Puis-je désigner mon vétérinaire habituel ?

Oui, mais uniquement s'il dispose de l'habilitation sanitaire délivrée par le préfet, laquelle suppose une formation et un contrôle de connaissances. Beaucoup de vétérinaires l'ont, mais pas tous : mieux vaut lui poser la question avant de le désigner.

Dois-je tenir le registre de suivi sanitaire si je n'ai jamais eu d'animal malade ?

Oui. Ce registre ne sert pas uniquement à consigner les maladies. L'état général de chaque animal à l'entrée et à la sortie doit notamment y figurer, tout comme les comptes rendus des visites de ton vétérinaire sanitaire. Un registre qui reste vide n'est donc pas réellement tenu.

Je garde des chiens chez leurs propriétaires, suis-je vraiment concerné ?

L'arrêté vise la garde « avec et sans hébergement », donc en principe oui. Mais plusieurs obligations supposent l'existence de locaux professionnels, ce qui ne correspond pas à ta situation. Aucun texte ne règle clairement cette contradiction. Le plus prudent est de demander la position de ta DDPP par écrit.

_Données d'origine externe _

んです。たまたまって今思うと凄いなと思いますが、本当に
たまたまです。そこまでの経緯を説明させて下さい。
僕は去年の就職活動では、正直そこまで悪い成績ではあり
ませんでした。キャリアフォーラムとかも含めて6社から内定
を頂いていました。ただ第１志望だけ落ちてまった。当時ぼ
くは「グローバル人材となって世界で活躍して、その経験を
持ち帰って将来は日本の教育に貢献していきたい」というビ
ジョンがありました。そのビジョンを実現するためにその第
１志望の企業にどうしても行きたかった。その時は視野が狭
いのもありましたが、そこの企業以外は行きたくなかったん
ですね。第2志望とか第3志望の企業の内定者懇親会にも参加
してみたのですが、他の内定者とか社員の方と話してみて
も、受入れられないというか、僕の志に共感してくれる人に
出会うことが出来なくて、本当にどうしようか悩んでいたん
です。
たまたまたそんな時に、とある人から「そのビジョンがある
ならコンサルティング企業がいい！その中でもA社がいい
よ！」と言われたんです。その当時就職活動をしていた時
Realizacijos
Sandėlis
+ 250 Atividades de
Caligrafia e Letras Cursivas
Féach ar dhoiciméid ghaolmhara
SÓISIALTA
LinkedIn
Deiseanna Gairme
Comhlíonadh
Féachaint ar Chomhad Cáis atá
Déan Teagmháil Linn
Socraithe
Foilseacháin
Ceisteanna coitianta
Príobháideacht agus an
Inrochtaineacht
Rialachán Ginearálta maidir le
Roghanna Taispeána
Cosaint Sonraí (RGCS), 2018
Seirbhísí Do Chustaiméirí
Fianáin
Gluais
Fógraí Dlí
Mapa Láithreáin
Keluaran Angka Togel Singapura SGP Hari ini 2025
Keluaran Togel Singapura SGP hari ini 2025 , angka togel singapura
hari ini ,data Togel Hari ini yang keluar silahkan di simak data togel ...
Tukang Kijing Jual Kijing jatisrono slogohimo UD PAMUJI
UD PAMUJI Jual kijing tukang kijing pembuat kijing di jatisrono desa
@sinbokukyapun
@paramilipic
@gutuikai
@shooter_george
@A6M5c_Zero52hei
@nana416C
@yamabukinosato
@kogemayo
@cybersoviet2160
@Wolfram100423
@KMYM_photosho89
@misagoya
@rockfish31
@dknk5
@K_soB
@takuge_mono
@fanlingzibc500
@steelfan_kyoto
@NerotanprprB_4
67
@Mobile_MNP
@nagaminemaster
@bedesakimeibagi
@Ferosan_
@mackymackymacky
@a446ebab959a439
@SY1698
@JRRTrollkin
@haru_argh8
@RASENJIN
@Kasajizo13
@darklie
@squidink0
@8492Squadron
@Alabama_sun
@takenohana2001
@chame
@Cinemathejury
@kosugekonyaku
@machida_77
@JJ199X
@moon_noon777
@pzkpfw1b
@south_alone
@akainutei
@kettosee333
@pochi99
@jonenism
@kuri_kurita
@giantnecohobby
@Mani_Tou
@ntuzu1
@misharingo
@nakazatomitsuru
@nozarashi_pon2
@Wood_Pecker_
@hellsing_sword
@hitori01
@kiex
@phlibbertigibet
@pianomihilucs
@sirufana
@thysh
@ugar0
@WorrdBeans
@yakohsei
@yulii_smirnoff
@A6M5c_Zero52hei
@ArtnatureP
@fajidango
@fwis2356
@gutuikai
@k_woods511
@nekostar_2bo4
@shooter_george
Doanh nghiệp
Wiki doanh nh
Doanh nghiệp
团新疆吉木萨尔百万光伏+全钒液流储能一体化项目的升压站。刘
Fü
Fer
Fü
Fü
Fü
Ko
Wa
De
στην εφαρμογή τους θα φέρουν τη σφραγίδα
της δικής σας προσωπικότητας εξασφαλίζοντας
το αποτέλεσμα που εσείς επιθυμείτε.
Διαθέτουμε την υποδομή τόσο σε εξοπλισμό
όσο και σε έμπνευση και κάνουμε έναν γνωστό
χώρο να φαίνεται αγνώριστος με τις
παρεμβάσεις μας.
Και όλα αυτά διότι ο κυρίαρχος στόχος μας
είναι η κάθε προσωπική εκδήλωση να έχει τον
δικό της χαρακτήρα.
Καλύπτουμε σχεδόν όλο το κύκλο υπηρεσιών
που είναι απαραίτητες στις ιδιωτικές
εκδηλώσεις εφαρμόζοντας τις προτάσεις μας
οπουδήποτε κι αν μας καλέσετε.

⚠️ Cet article n'est pas un conseil juridique. Il présente l'état du droit au 14 septembre 2026 à partir des textes consultés à cette date. Plusieurs points, dont la situation de la garde sans locaux et celle du toilettage, ne sont tranchés par aucune source officielle. Pour ta situation, adresse-toi à ta DDPP, à ton vétérinaire sanitaire ou à un professionnel du droit. izyPet ne peut pas être tenu responsable d'une décision prise sur la seule base de cette page.